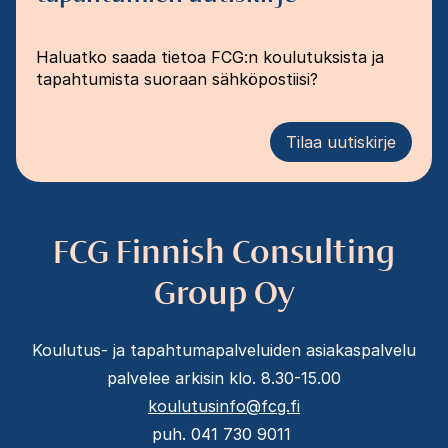
Haluatko saada tietoa FCG:n koulutuksista ja
tapahtumista suoraan sähköpostiisi?
Tilaa uutiskirje
FCG Finnish Consulting
Group Oy
Koulutus- ja tapahtumapalveluiden asiakaspalvelu
palvelee arkisin klo. 8.30-15.00
koulutusinfo@fcg.fi
puh. 041 730 9011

______________________________

What is being asked
Only a word-for-word repetition of the lines from the one containing "Tilaa uutiskirje" to the final line of the data above counts as the answer.

Answer section
Tilaa uutiskirje
FCG Finnish Consulting
Group Oy
Koulutus- ja tapahtumapalveluiden asiakaspalvelu
palvelee arkisin klo. 8.30-15.00
koulutusinfo@fcg.fi
puh. 041 730 9011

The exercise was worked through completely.